And the period of those wars which he now fought, and those many expeditions
in which he subdued Gaul, showed him to be a soldier and general not in the
least inferior to any of the greatest and most admired commanders who had
ever appeared at the head of armies. If we compare him with
the Fabii, the Metelli, the Scipios, and with those who were his
contemporaries, or not long before him, Sulla, Marius, the Luculli, or even
Pompey himself, whose glory, it may be said, went up at that time to heaven
for every excellence in war, we shall find Caesar's actions to have surpassed
them all.

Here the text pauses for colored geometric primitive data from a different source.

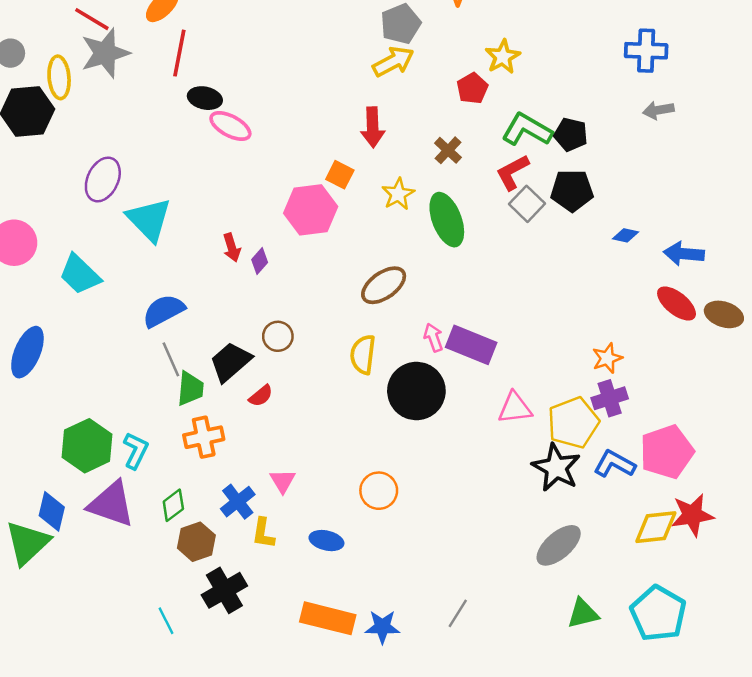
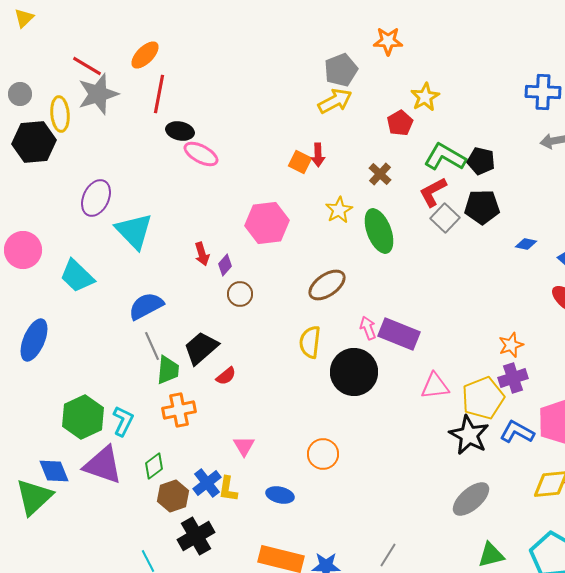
red arrow: (373, 127) -> (318, 155), size x0.7
orange square: (340, 175) -> (300, 162), moved
brown circle: (278, 336) -> (240, 294), moved
blue cross: (238, 502) -> (207, 483), moved
blue diamond: (52, 511) -> (54, 471), turned -36

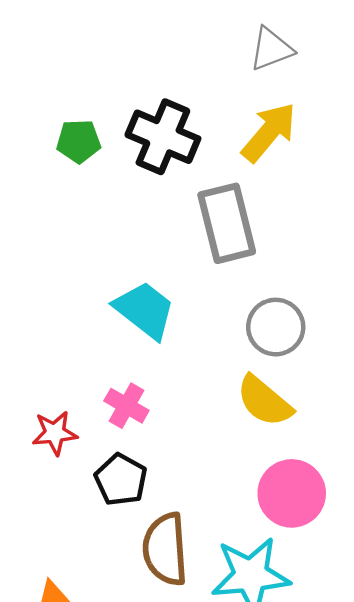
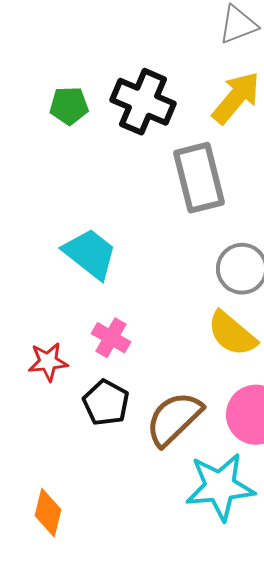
cyan trapezoid: (145, 310) -> (90, 254), moved
brown semicircle: (165, 549) -> (174, 419), moved, turned 50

One he may be held to have outdone in consideration of the
difficulty of the country in which he fought, another in the extent of
territory which he conquered; some, in the number and strength of the enemy
whom he defeated; one man, because of the wildness and treachery of the
tribes whose good-will he conciliated, another in his humanity and clemency
to those he overpowered; others, again, in his gifts and kindnesses to his
soldiers; all alike in the number of the battles which he fought and the
enemies whom he killed. For he had not pursued the wars in Gaul full ten
years when he had taken by storm above eight hundred towns, subdued three
hundred states, and of the three millions of men, who made up the gross sum
of those with whom at several times he engaged, he had killed one million and
taken captive a second. Beloved and admired by his soldiers He was so much master
of the good-will and hearty service of his soldiers that those who in other
expeditions were but ordinary men displayed a courage past defeating or
withstanding when they went upon any danger where Caesar's glory was
concerned. Such a one was Acilius, who, in the sea-fight before Marseilles,
had his right hand struck off with a sword, yet did not quit his buckler out
of his left, but struck the enemies in the face with it, till he drove them
off and made himself master of the vessel. Such another was Cassius Scaeva,
who, in a battle near Dyrrhachium, had one of his eyes shot out with an
arrow, his shoulder pierced with one javelin, and his thigh with another; and
having received one hundred and thirty darts upon his target, called to the
enemy, as though he would surrender himself. But when two of them came up to
him, he cut off the shoulder of one with a sword, and by a blow over the face
forced the other to retire, and so with the assistance of his friends, who
now came up, made his escape. Again, in Britain, when some of the foremost
officers had accidentally got into a morass full of water, and there were
assaulted by the enemy, a common soldier, whilst Caesar stood and looked on,
threw himself in the midst of them, and after many signal demonstrations of
his valour, rescued the officers and beat off the barbarians. He himself, in
the end, took to the water, and with much difficulty, partly by swimming,
partly by wading, passed it, but in the passage lost his shield. Caesar and
his officers saw it and admired, and went to meet him with joy and
acclamation. But the soldier, much dejected and in tears, threw himself down
at Caesar's feet and begged his pardon for having let go his buckler. Another
time in Africa, Scipio having taken a ship of Caesar's in which Granius
Petro, lately appointed quaestor, was sailing, gave the other passengers as
free prize to his soldiers, but thought fit to offer the quaestor his life.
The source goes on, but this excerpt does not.